Pressed against the window, my mother and I didn’t take our eyes from Rachel until the train left her behind, waving.
I never did write to Rachel Gold. A couple of months after I’d settled back in Saskatoon, I landed a job managing a movie theatre. I’ve been there almost thirty years. Funny, isn’t it? Harry Vincent still in the picture business. In 1925 I put a down payment on a little house overlooking the river which runs through the city. My mother lived with me in this house for ten years, until she died in February of 1935.

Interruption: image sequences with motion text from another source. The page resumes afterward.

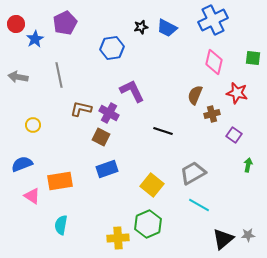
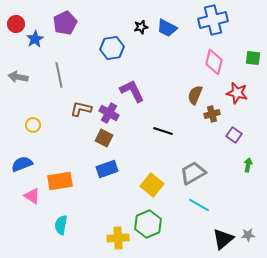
blue cross: rotated 12 degrees clockwise
brown square: moved 3 px right, 1 px down
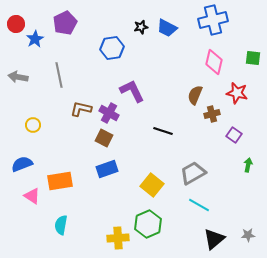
black triangle: moved 9 px left
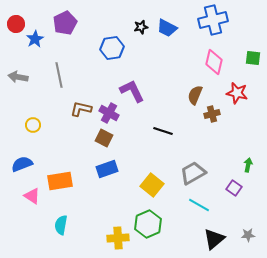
purple square: moved 53 px down
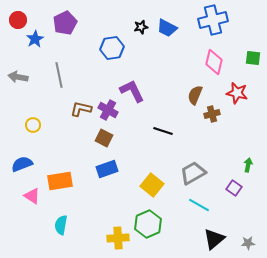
red circle: moved 2 px right, 4 px up
purple cross: moved 1 px left, 3 px up
gray star: moved 8 px down
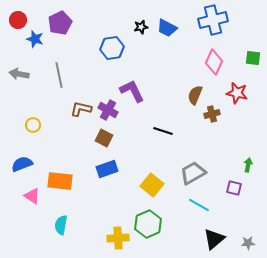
purple pentagon: moved 5 px left
blue star: rotated 24 degrees counterclockwise
pink diamond: rotated 10 degrees clockwise
gray arrow: moved 1 px right, 3 px up
orange rectangle: rotated 15 degrees clockwise
purple square: rotated 21 degrees counterclockwise
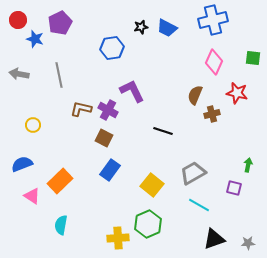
blue rectangle: moved 3 px right, 1 px down; rotated 35 degrees counterclockwise
orange rectangle: rotated 50 degrees counterclockwise
black triangle: rotated 20 degrees clockwise
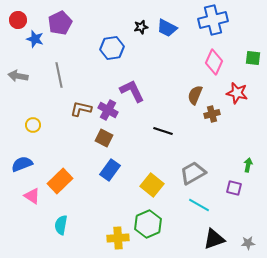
gray arrow: moved 1 px left, 2 px down
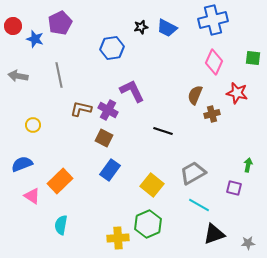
red circle: moved 5 px left, 6 px down
black triangle: moved 5 px up
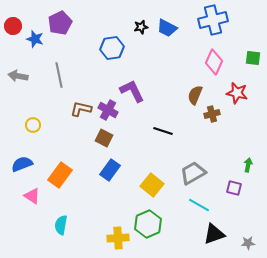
orange rectangle: moved 6 px up; rotated 10 degrees counterclockwise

I never married. It isn’t that I’ve been carrying a torch all these years. I remember being a rookie at the studio, Rachel laughing and showing me a picture of herself in an old central-casting book. It was from the days when she was a bit actress, before she became a scriptwriter. The photograph was of a very young woman, but it was still Rachel. She had a knowing look in her eye.
Later, I pinched the book, took it home, and cut her picture out of it. I discovered it in my wallet a couple of years after I moved back to Saskatoon. Pictures on cheap paper don’t wear well. I could hardly make out her face. During one of my walks by the river I dropped it into the water. I have no more idea where Rachel Gold ended up than I do where that photograph did. Both moved out of view.

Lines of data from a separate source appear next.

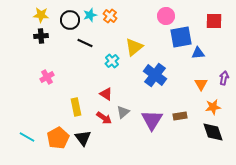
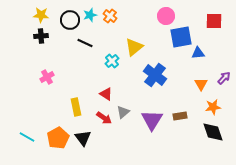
purple arrow: rotated 32 degrees clockwise
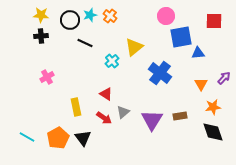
blue cross: moved 5 px right, 2 px up
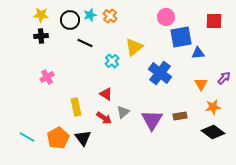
pink circle: moved 1 px down
black diamond: rotated 35 degrees counterclockwise
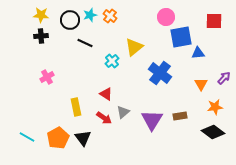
orange star: moved 2 px right
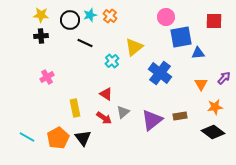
yellow rectangle: moved 1 px left, 1 px down
purple triangle: rotated 20 degrees clockwise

I accept that. Living beside the river has taught me something about change. Paved white with snow and ice in winter, slack and brown in summer, the river is never the same. As a boy, I had rushed down to it only in its moments of crisis, when it ripped apart and roared, shattered while I stood on the bank, shaking with excitement. The apocalypse has its attractions.
Chance was greedy for the apocalypse. More, he wanted to have a hand in creating it. For thirty years I’ve stood at the back of my theatre watching men like him in the newsreels. Hitler ranting like some demented Charlie Chaplin; Mussolini posturing on a balcony like some vain, second-rate Latin screen star. Now Senator Joe McCarthy bullies his way through his hearings, the gods and goddesses of Hollywood facing a different kind of public judgement than the box office, frightened, cringing before the cameras they love so dearly.

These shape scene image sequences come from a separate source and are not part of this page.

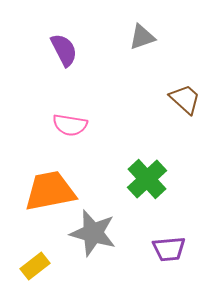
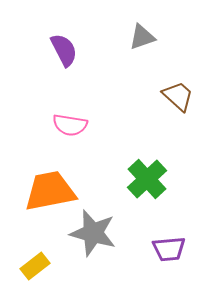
brown trapezoid: moved 7 px left, 3 px up
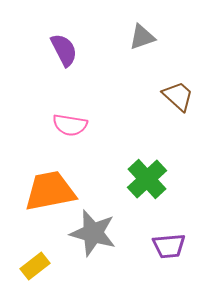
purple trapezoid: moved 3 px up
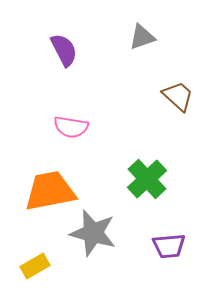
pink semicircle: moved 1 px right, 2 px down
yellow rectangle: rotated 8 degrees clockwise
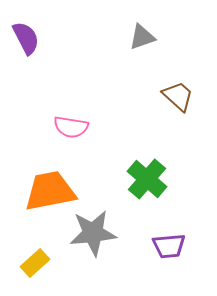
purple semicircle: moved 38 px left, 12 px up
green cross: rotated 6 degrees counterclockwise
gray star: rotated 21 degrees counterclockwise
yellow rectangle: moved 3 px up; rotated 12 degrees counterclockwise
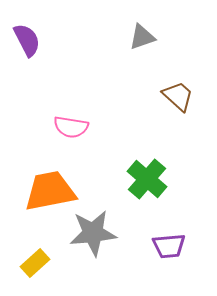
purple semicircle: moved 1 px right, 2 px down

I can offer no judgement of Chance’s picture Besieged because I never saw it. Not many people did. It got pushed into oblivion; Chance’s murder became bigger than the picture itself. As so often happens in Hollywood, scandal became the story, obscuring everything else. The man who wanted to be another D.W. Griffith, a visionary filmmaker, is remembered today only as the man who got killed at a premiere. A small footnote.
Shorty’s story fared no better in the history books I consulted when I got back home to Canada. Searching them, I found a sentence here, a paragraph there. What I learned was little enough. For a brief time the Cypress Hills Massacre had its day in the sun; members of Parliament rose in the House, hotly denouncing the wolfers as American cutthroats, thieves, and renegades. Nobody seemed to mention that among them were Canadian cutthroats too.
Those few paragraphs always pointed to one result of the massacre. The Canadian government formed the North West Mounted Police, sent it on a long, red-jacketed march into a vast territory, establishing claim to it. A mythic act of possession.
Chance believed character didn’t count for much in history. But, looking at the river, I remind myself the map of the river is not the river itself. That hidden in it are deep, mysterious, submerged, and unpredictable currents. The characters of all those wolfers, Canadian and American, cast longer shadows than I had any inkling of that endless night in which McAdoo made his confession, crouched on a cot in a desolate bunkhouse, an old man reliving his pain and guilt thousands of miles from an obscure dot on the Saskatchewan prairie.
Each night I stand at the back of my theatre, watch spectres and phantoms slide across the screen. The picture done, the audience gone, I lock the doors, go out into the night.
But the past cannot be so easily dismissed. The faces of Rachel, Chance, and Fitz, of Wylie and of Shorty McAdoo, accompany me on my long walk home in the dark. I cross the black iron bridge, my limp a little worse each year, the water rushing underneath me in the darkness, pulling for the horizon.